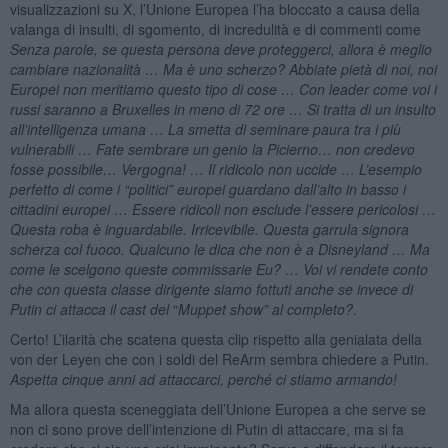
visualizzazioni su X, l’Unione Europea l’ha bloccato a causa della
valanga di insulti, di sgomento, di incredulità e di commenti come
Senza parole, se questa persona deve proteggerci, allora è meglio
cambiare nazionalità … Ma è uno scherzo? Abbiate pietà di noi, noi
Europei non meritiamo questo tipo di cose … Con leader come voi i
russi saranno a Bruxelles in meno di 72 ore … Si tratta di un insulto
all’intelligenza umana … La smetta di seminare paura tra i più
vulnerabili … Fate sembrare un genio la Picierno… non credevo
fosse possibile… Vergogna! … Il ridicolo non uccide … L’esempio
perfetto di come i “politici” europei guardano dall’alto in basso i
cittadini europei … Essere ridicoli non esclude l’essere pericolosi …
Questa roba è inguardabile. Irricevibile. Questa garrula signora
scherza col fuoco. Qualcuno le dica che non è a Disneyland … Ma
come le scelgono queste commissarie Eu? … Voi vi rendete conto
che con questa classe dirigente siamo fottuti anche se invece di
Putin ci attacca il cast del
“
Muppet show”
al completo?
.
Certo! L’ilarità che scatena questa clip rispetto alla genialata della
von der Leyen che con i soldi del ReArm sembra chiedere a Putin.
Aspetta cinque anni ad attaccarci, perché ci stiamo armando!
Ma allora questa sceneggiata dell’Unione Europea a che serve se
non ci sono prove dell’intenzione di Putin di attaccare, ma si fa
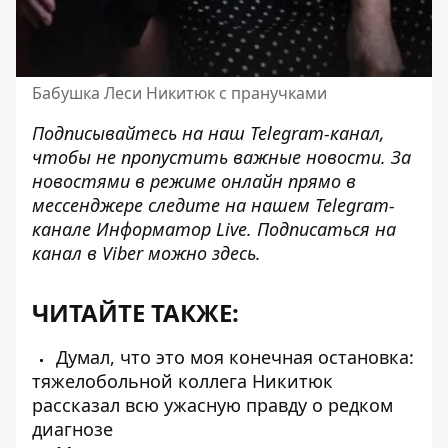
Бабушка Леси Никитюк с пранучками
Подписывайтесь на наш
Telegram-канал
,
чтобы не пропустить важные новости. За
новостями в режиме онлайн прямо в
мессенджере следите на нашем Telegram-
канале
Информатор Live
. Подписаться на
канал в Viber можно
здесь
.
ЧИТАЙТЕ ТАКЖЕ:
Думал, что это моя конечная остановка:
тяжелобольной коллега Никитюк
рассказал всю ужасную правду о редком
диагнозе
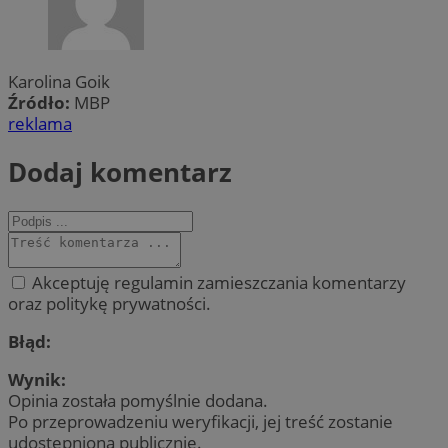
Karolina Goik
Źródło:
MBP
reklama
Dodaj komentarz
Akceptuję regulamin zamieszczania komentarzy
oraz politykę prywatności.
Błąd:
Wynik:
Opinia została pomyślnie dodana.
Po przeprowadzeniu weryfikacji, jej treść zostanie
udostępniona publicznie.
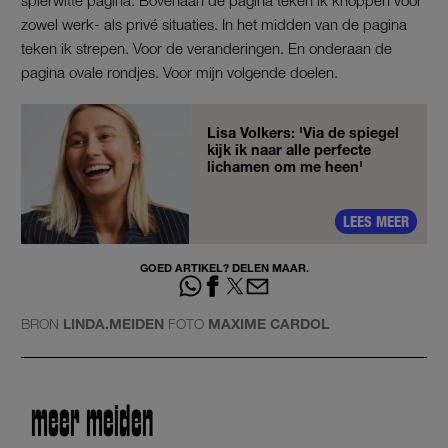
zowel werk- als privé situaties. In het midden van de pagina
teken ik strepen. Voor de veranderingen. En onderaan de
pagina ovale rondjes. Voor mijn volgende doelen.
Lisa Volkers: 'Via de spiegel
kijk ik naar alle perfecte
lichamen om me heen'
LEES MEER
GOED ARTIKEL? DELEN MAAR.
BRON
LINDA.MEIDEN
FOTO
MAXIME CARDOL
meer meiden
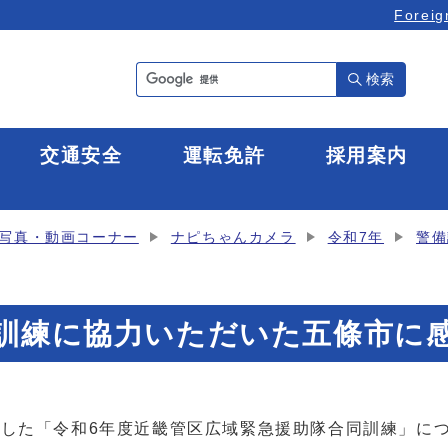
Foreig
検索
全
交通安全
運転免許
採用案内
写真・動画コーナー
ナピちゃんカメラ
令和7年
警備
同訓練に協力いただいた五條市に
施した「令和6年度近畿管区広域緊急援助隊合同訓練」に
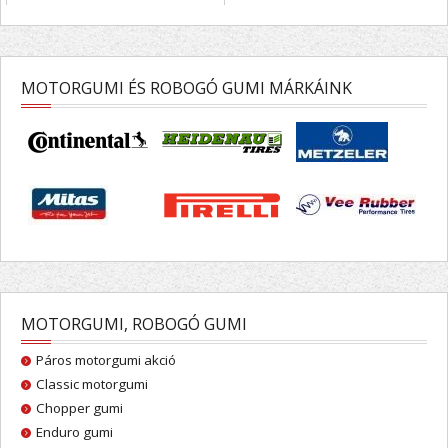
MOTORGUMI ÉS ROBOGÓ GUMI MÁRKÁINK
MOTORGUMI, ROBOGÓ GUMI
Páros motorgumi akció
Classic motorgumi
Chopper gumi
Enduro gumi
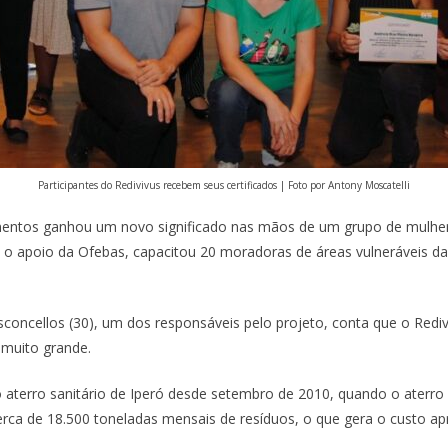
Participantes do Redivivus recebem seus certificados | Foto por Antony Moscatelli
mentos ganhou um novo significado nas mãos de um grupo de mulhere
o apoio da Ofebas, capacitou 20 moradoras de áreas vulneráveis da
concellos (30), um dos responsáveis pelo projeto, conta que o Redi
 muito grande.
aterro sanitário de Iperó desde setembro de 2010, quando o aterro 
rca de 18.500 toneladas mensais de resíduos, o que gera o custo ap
○ ○ ○ ○
» TASK: When a line in the data above contains the string "pagina", copy that line.

» EXERCISE RESPONSE:
zowel werk- als privé situaties. In het midden van de pagina
pagina ovale rondjes. Voor mijn volgende doelen.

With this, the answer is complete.